I will be quite busy in the foreseeable future, and I wanted to reply properly, so it took me a while.
Thanks for your reply. I aim to read some of Bill's work and your work.
I'm not sure what you classify as "informal endgame theory".
Personally, my ideas are mostly based around miai counting (which I learnt from Sensei's library) because I think the mean value theorem makes non-trivial progress. But miai counting does seem to have some flaws around distinguishing gote/sente and hence infinitesimals. As far as I can tell, your first post is pretty much a list of the concepts that miai counting is based on (in the sense that "play gote in order of decreasing move values" isn't as good advice if you use deiri counting)
For sure move values come first. Tedomari is subtle enough that it is as easy to lose as gain if you don't read far enough ahead, and even if you succeed in tedomari, you gain at most the largest move value (in the rest of the game) compared to the greedy algorithm of always taking the move of largest miai value.
As for mutual reduction, I guess one would need to define or work out what counts as a defender's endgame tree vs attacker's.
All else being equal, my point was that mutual reduction only works if you have some sort of advantage that breaks the symmetry, generally being "thicker" on the board, or having more follow ups from going further into your opponent's area (the opposite of how you phrased my point). I now see that what I said about more follow ups may be misleading, at the least it is non-linear. It seems not so easy to describe what the conditions are for mutual reduction to work except in the simplest cases.
You could view this in terms of miai values: if your follow ups are larger/sente this increases the miai values of moves you play attacking your opponent's territory rather than defending your own.

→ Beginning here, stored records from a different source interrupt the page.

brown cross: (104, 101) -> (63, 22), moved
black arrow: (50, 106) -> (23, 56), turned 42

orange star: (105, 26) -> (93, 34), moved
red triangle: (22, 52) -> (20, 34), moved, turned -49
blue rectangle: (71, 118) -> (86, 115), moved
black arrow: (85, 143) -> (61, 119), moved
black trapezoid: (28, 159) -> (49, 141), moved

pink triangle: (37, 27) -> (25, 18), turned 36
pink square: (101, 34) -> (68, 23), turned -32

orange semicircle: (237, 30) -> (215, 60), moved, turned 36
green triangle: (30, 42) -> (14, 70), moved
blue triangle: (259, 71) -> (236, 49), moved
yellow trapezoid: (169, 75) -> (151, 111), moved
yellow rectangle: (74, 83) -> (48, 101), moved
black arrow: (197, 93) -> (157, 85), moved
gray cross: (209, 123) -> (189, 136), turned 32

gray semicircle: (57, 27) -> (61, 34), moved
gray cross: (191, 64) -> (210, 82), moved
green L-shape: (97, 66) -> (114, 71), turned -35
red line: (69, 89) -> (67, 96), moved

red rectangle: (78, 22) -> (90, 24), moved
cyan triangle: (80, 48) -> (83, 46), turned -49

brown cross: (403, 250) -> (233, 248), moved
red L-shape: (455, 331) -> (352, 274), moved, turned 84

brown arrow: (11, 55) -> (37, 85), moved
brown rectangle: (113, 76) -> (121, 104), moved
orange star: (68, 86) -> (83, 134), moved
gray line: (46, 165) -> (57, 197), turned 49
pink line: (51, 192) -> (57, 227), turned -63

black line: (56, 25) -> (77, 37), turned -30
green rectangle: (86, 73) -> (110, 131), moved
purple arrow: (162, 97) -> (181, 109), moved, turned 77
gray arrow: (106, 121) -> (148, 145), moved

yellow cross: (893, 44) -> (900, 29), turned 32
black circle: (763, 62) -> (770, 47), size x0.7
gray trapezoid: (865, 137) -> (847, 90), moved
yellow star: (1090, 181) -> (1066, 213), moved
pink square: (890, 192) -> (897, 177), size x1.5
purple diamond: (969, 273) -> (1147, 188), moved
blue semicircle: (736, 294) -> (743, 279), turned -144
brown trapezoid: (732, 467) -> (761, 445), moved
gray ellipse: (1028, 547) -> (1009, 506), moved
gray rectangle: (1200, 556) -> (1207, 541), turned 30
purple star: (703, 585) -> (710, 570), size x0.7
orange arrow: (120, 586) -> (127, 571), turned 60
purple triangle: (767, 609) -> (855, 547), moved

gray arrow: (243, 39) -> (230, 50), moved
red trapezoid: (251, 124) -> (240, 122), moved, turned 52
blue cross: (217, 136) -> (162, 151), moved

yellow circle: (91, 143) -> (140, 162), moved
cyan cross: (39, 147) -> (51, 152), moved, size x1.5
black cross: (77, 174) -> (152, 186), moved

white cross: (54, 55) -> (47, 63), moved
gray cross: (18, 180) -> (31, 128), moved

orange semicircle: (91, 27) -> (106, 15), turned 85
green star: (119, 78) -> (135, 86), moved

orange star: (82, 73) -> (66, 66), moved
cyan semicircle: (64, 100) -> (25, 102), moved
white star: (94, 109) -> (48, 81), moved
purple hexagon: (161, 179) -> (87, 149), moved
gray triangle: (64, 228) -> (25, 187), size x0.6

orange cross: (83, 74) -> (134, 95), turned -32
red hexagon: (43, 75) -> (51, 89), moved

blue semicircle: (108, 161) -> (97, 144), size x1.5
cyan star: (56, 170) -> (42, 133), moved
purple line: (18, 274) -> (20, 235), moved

You could also view this in terms of the structure of the game tree (my point still can hold if miai values are the same). For example you could say that in the defender's tree, there are more places for them to retreat to and often just one move of theirs will settle the position, whereas for the attacker to enter further, they need several moves in a row. This becomes related to the UPs and DOWNs of CGT. In my sgf there was the most simple scenario of two corridors that end in TINY/MINY and that you have the opportunity to play a mutual reduction if the corridor lengths are equal and you have a larger sente at the end.
If the corridor lengths are not equal or there are multiple, I'm not sure what happens. But in the simple case of two corridors ending in TINY/MINY, it seems your phrasing works (sort of). If the corridor in your opponent's territory is shorter, you have an advantage because you can reach the sente faster before coming back to defend your own. (it is a bit like moves closer to the root of the game tree count with a higher weight than those further down)
I wrote up some somewhat related ideas, nothing to do with mutual reduction, but just some calculations of elementary endgame scenarios over the last few days here:
https://dhu163go.files.wordpress.com/20 ... ciples.pdf
I see there has been a lot of discussion on the endgame on L19 over the last few years and I hope to read some of it.